Pour les soldats noirs, un hommage tardif

Le musée Mémorial d'Omaha Beach crée par Monsieur Tréfeu a été le premier musée a exposé des mannequins de reconstitution ayant la peau noire, ce qui, régulièrement, questionne les visiteurs qui, souvent, ne comprennent pas cette présence !

Ce n'est pas une erreur mais bien le reflet d'une réalité méconnue :des Gi's noirs étaient présents le Jour J à Omaha Beach.
Avec la visite prévue le 6 juin de Barack Obama, à l'occasion du 65e anniversaire du Débarquement, les regards se sont tournés vers des acteurs jusque-là ignorés du jour J : les soldats noirs. Ils sont 146 à reposer au-dessus de la plage d'Omaha. 1700 libérateurs noirs étaient sur les plages de Normandie le 6 juin dont  500 à Omaha. Ils furent plusieurs dizaines de milliers les jours suivant à œuvrer dans les services d'intendance, et bientôt dans les unités combattantes, leur loyauté à l'Amérique ayant été vérifiée au feu.

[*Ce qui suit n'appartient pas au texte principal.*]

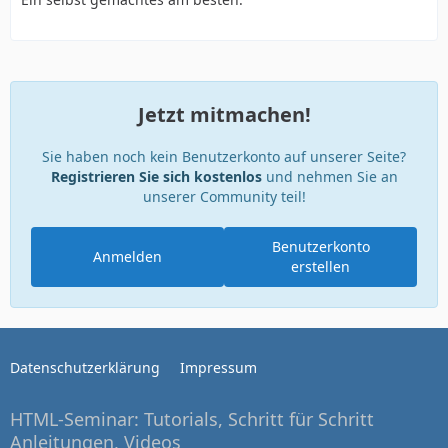
Jetzt mitmachen!
Sie haben noch kein Benutzerkonto auf unserer Seite?
Registrieren Sie sich kostenlos
und nehmen Sie an
unserer Community teil!
Benutzerkonto
Anmelden
erstellen
Datenschutzerklärung
Impressum
HTML-Seminar: Tutorials, Schritt für Schritt
Anleitungen, Videos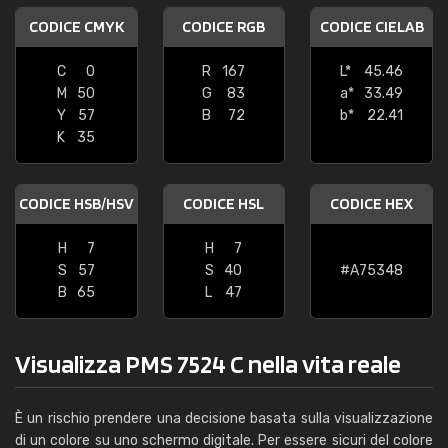
CODICE CMYK
CODICE RGB
CODICE CIELAB
C
0
R
167
L*
45.46
M
50
G
83
a*
33.49
Y
57
B
72
b*
22.41
K
35
CODICE HSB/HSV
CODICE HSL
CODICE HEX
H
7
H
7
S
57
S
40
#A75348
B
65
L
47
Visualizza PMS 7524 C nella vita reale
È un rischio prendere una decisione basata sulla visualizzazione
di un colore su uno schermo digitale. Per essere sicuri del colore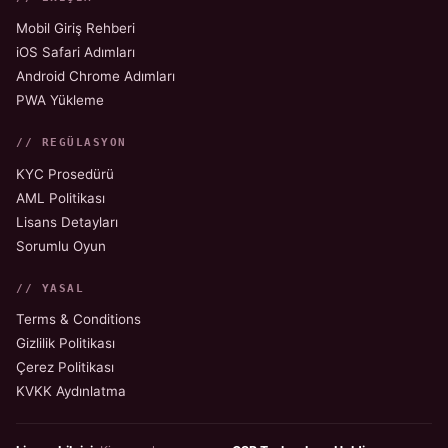
Mobil Giriş Rehberi
iOS Safari Adımları
Android Chrome Adımları
PWA Yükleme
// REGÜLASYON
KYC Prosedürü
AML Politikası
Lisans Detayları
Sorumlu Oyun
// YASAL
Terms & Conditions
Gizlilik Politikası
Çerez Politikası
KVKK Aydınlatma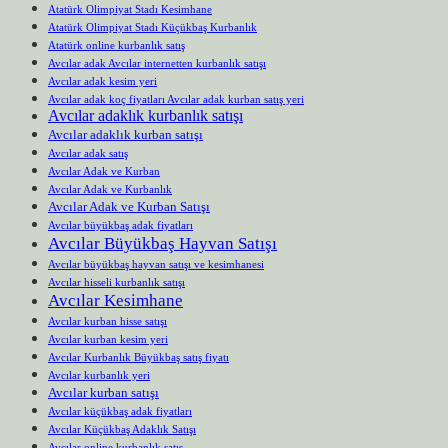
Atatürk Olimpiyat Stadı Kesimhane
Atatürk Olimpiyat Stadı Küçükbaş Kurbanlık
Atatürk online kurbanlık satış
Avcılar adak Avcılar internetten kurbanlık satışı
Avcılar adak kesim yeri
Avcılar adak koç fiyatları Avcılar adak kurban satış yeri
Avcılar adaklık kurbanlık satışı
Avcılar adaklık kurban satışı
Avcılar adak satış
Avcılar Adak ve Kurban
Avcılar Adak ve Kurbanlık
Avcılar Adak ve Kurban Satışı
Avcılar büyükbaş adak fiyatları
Avcılar Büyükbaş Hayvan Satışı
Avcılar büyükbaş hayvan satışı ve kesimhanesi
Avcılar hisseli kurbanlık satışı
Avcılar Kesimhane
Avcılar kurban hisse satışı
Avcılar kurban kesim yeri
Avcılar Kurbanlık Büyükbaş satış fiyatı
Avcılar kurbanlık yeri
Avcılar kurban satışı
Avcılar küçükbaş adak fiyatları
Avcılar Küçükbaş Adaklık Satışı
Avcılar online kurbanlık satış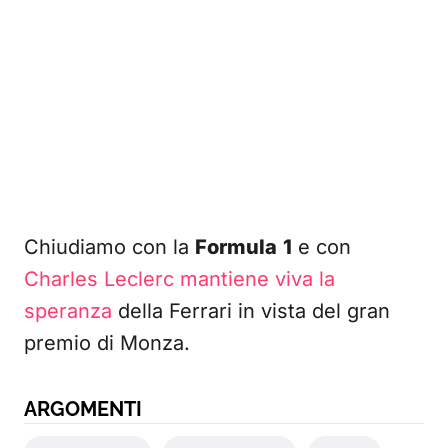
Chiudiamo con la
Formula
1
e con
Charles Leclerc mantiene viva la
speranza
della Ferrari in vista del gran
premio di Monza.
ARGOMENTI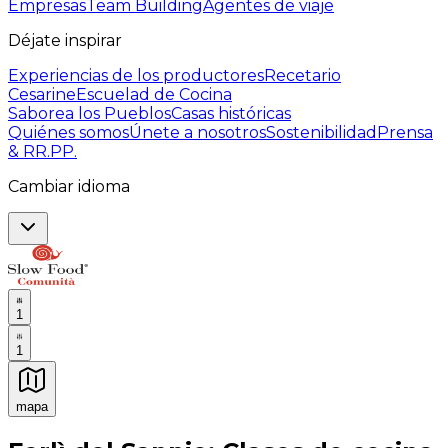
Empresas
Team Building
Agentes de viaje
Déjate inspirar
Experiencias de los productores
Recetario
Cesarine
Escuelad de Cocina
Saborea los Pueblos
Casas históricas
Quiénes somos
Únete a nosotros
Sostenibilidad
Prensa
& RR.PP.
Cambiar idioma
1
1
mapa
Experiencias culinarias inolvidables: Experiencias gast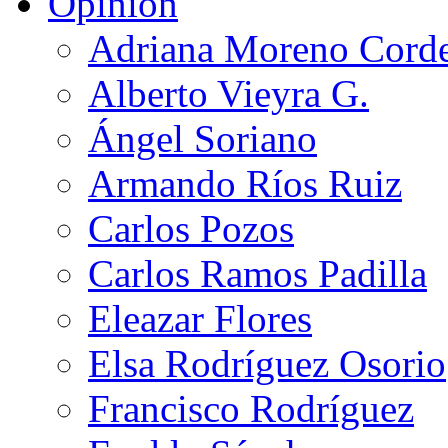
Opinión
Adriana Moreno Cord
Alberto Vieyra G.
Ángel Soriano
Armando Ríos Ruiz
Carlos Pozos
Carlos Ramos Padilla
Eleazar Flores
Elsa Rodríguez Osorio
Francisco Rodríguez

Décembre 1944 : soldats noirs capturés par les allemands pendant la Bataille des Ardennes. (Archives fédérales allemandes)


L’armée américaine est  raciste et ségrégationniste.

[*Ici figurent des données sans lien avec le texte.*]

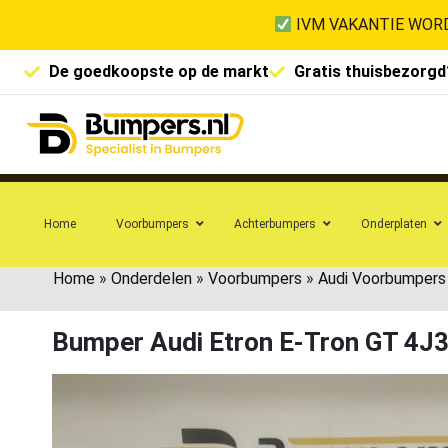
IVM VAKANTIE WORD
De goedkoopste op de markt
Gratis thuisbezorgd
Home
Voorbumpers
Achterbumpers
Onderplaten
Home
»
Onderdelen
»
Voorbumpers
»
Audi Voorbumpers
Bumper Audi Etron E-Tron GT 4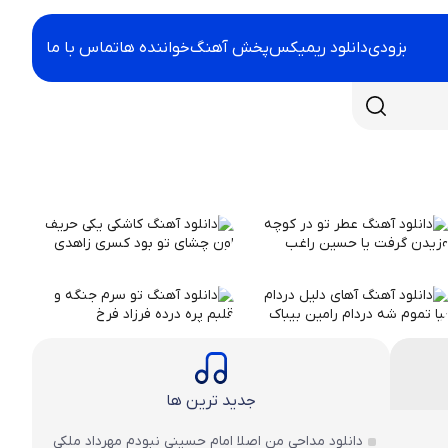
بزودی
دانلود ریمیکس
پخش آهنگ
خواننده ها
تماس با ما
جدید ترین ها
دانلود مداحی من اصلا امام حسینی نبودم مهرداد ملکی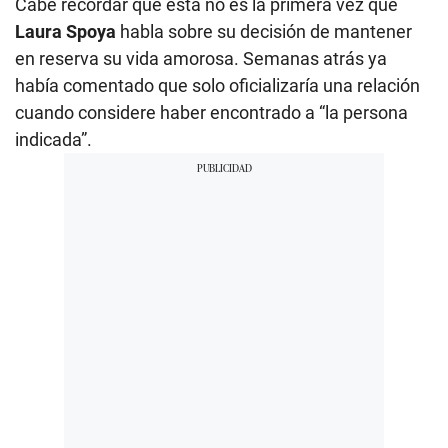
Cabe recordar que esta no es la primera vez que
Laura Spoya
habla sobre su decisión de mantener
en reserva su vida amorosa. Semanas atrás ya
había comentado que solo oficializaría una relación
cuando considere haber encontrado a “la persona
indicada”.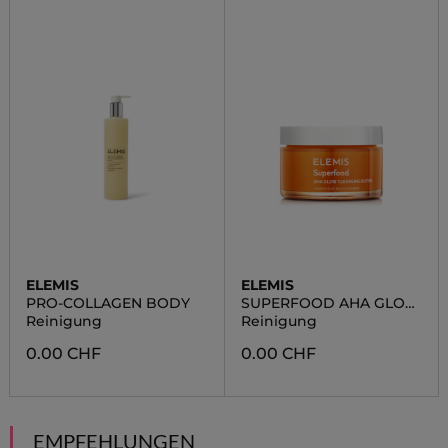
ELEMIS
ELEMIS
PRO-COLLAGEN BODY
SUPERFOOD AHA GLOW
CLEANSING BUTTER
Reinigung
Reinigung
0.00 CHF
0.00 CHF
EMPFEHLUNGEN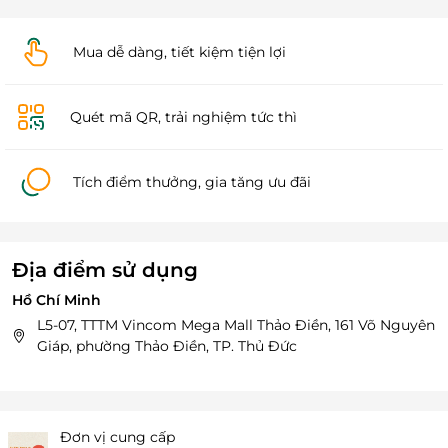
Mua dễ dàng, tiết kiệm tiện lợi
Quét mã QR, trải nghiệm tức thì
Tích điểm thưởng, gia tăng ưu đãi
Địa điểm sử dụng
Hồ Chí Minh
L5-07, TTTM Vincom Mega Mall Thảo Điền, 161 Võ Nguyên
Giáp, phường Thảo Điền, TP. Thủ Đức
Đơn vị cung cấp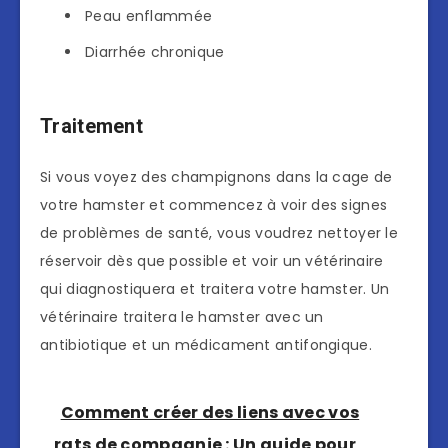
Peau enflammée
Diarrhée chronique
Traitement
Si vous voyez des champignons dans la cage de
votre hamster et commencez à voir des signes
de problèmes de santé, vous voudrez nettoyer le
réservoir dès que possible et voir un vétérinaire
qui diagnostiquera et traitera votre hamster. Un
vétérinaire traitera le hamster avec un
antibiotique et un médicament antifongique.
Comment créer des liens avec vos
rats de compagnie : Un guide pour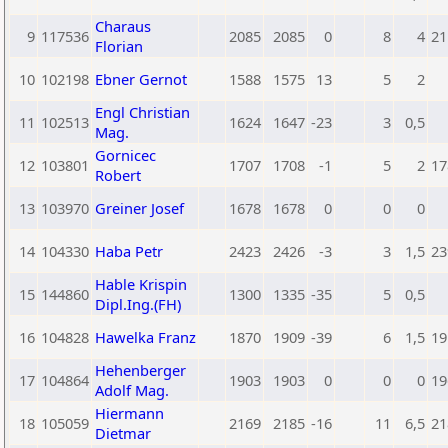
Charaus
9
117536
2085
2085
0
8
4
21
Florian
10
102198
Ebner Gernot
1588
1575
13
5
2
Engl Christian
11
102513
1624
1647
-23
3
0,5
Mag.
Gornicec
12
103801
1707
1708
-1
5
2
17
Robert
13
103970
Greiner Josef
1678
1678
0
0
0
14
104330
Haba Petr
2423
2426
-3
3
1,5
23
Hable Krispin
15
144860
1300
1335
-35
5
0,5
Dipl.Ing.(FH)
16
104828
Hawelka Franz
1870
1909
-39
6
1,5
19
Hehenberger
17
104864
1903
1903
0
0
0
19
Adolf Mag.
Hiermann
18
105059
2169
2185
-16
11
6,5
21
Dietmar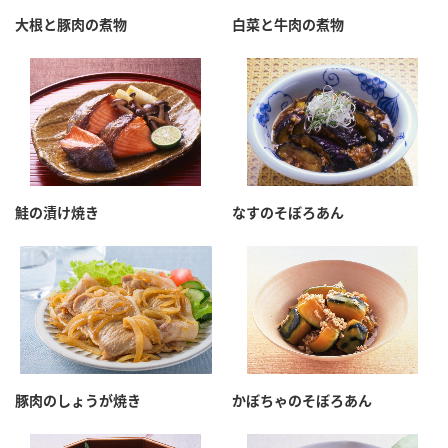
採用情報
環境への取り組み
大根と豚肉の煮物
白菜と牛肉の煮物
かおりの蔵
ミツカンの歴史
クイック調味料
レモン果汁
ニュースリリース
つゆ
水の文化センター（アーカイブ）
鍋なび
ふりかけ
おすしの素
お客様相談センター
納豆のサイト
ZENB initiative
PIN印
お客様の声をいかしました
炊き込みご飯の素
米飯用調味液
三ツ判山吹
鮭の漬け焼き
なすのそぼろあん
販売終了製品のご案内
千夜
MIM（ミツカンミュージアム）
納豆
Fibee
よくあるご質問
スペシャルサイト
お酢を知ろう！
各部門が大切にしていること
お問い合わせ
すしラボ
地図から取り扱い店舗を探す
ぽん酢サワー
豚肉のしょうが焼き
かぼちゃのそぼろあん
おいしさと健康への取り組み
納豆の豆知識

Le ministère de la guerre américain perpétua la ségrégation raciale, bien après l'abolition de l'esclavage en 1865. Déjà dans le civil, les employeurs réservaient aux travailleurs noirs les tâches les plus pénibles et les moins rémunérées. Ce traitement se reporta dans les troupes militaires, ainsi, les noirs étaient séparés des blancs : régiments et mess étaient distincts, mêmes les poches de sang n'échappaient pas à la règle. Pourtant, le 3 septembre 1940, le Selective Service Act était censé mettre fin à cette politique dégradante, sans succès. Les soldats de couleur recevaient une piètre instruction et une nourriture moins bonne que leurs camarades à la peau plus claire. 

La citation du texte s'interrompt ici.